A day of pride for Baffin

Qikiqtaaluk Corp. proves that Inuit can do the job

JIM BELL

Click images to enlarge

Jim Prentice, Minister of Indian Affairs and Northern Development, stands with some of the many workers who helped clean up Resolution Island. Prentice and other officials handed out “pride and recognition awards” to numerous workers and contractors, at a function held Dec. 2 in Iqaluit’s Navigator Inn. (PHOTO BY JIM BELL) Art

Workers attach a plastic geo-technical liner to the bottom and sides of a new landfill site on Resolution Island. The liner ensures that contaminants from debris stored there won’t escape into the soil. (PHOTO COURTESY OF INAC)

Harry Flaherty, QC’s environmental director, managed the Resolution Island project for the corporation. He says QC is now ready to take on more cleanup jobs around the Arctic. (PHOTO BY JIM BELL)

Perched above a rocky cliff at the northern end of Resolution Island, this deserted radar station suffered from severe PCB contamination after it was abandoned in 1962. (PHOTO COURTESY OF INAC)
Twenty years ago, some people said a cleanup of Resolution Island was a job that could never be done: too expensive, too complicated, not worth the effort.

But Qikiqtaaluk Corp., along with their partners at Indian and Northern Affairs Canada, proved them wrong.

After nine years of hard work, they cleaned up the mess. And they did it with a workforce that was about 90 per cent Inuit.

“What an amazing experience. It’s one that I will never forget,” said Iqaluit Mayor Elisapee Sheutiapik, who, until two years ago, served as project coordinator on the cleanup.

Located about 310 kilometres southeast of Iqaluit at the mouth of Frobisher Bay, the deserted radar station at Resolution Island, known to Inuit as Tudjaat, was one of the most badly-contaminated sites in the Arctic.

Sheutiapik, along with Indian and Northern Affairs minister Jim Prentice and officials with QC, attended a celebration Dec. 2 in Iqaluit to recognize more than 600 workers who took part in the nine-year, $65-million effort to clean it up.

Most of those workers were Inuit from communities such as Iqaluit, Kimmirut, Pangnirtung and Resolute Bay, who took advantage of numerous training opportunities in areas ranging from trades to office work.

“They came in as youths and became mature because of the hard physical work some of them did,” Sheutiapik said, pointing out that nearly everyone who set foot on the island gained skills they can use to get better jobs.

For the Qikiqtaaluk Corp., it was a triumph.
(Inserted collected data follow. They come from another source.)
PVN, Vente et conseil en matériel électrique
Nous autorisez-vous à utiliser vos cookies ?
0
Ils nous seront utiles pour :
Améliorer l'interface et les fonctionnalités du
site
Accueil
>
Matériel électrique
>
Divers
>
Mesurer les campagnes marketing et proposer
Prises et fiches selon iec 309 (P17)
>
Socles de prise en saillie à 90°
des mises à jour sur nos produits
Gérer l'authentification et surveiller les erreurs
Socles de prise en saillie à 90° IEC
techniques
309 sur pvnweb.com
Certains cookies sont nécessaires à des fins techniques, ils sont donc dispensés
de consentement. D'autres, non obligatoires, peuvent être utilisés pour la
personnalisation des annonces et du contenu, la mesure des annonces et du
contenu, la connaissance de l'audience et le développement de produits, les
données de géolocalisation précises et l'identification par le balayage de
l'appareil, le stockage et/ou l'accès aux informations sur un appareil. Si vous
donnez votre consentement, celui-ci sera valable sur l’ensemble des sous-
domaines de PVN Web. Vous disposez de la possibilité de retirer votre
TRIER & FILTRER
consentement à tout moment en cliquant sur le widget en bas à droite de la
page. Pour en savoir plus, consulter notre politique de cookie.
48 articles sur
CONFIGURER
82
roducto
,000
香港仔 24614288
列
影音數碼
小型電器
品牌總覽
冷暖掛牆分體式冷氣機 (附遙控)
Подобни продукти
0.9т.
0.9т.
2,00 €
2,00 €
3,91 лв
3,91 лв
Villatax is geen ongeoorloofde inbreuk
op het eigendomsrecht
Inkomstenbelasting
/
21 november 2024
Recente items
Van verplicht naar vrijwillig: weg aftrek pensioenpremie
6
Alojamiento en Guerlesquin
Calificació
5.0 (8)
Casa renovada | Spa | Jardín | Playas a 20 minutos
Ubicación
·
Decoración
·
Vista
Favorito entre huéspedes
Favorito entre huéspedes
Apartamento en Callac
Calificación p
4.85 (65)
Harry Flaherty, QC’s director of the environment and manager of the Resolution Island project, said the job put $12 million worth of wages and benefits into the pockets of Nunavummiut and created $16 million worth of work for Nunavut businesses.

Best of all, the Resolution Island cleanup contract gave QC a chance to show that cleanup jobs on Inuit land are best done by Inuit firms and Inuit workers.

“The project proves that major cleanups in the Arctic can be effectively done and managed by local sources,” Flaherty said.

QC says it now has the capacity to bid on future cleanup contracts, with a trained, readily available workforce. Since the Arctic is dotted with abandoned military sites, mostly from the old DEW line, there’s a lot of work left to do.

QC’s next contract is for a cleanup of the FOX-C site at Ekalugad Fiord, on the east coast of Baffin Island about halfway between Clyde River and Qikiqtarjuaq. QC has a $4.9 million contract to construct a work camp there, and a $12 million contract to do the actual cleanup.

“QC will keep working hard to make sure our expertise, experience and knowledge are used to continue involvement in other cleanups in the Arctic,” Flaherty said.

For his part, Prentice heaped praise on QC and on staff at INAC’s regional office in Nunavut for the close partnership they developed during the life of the project.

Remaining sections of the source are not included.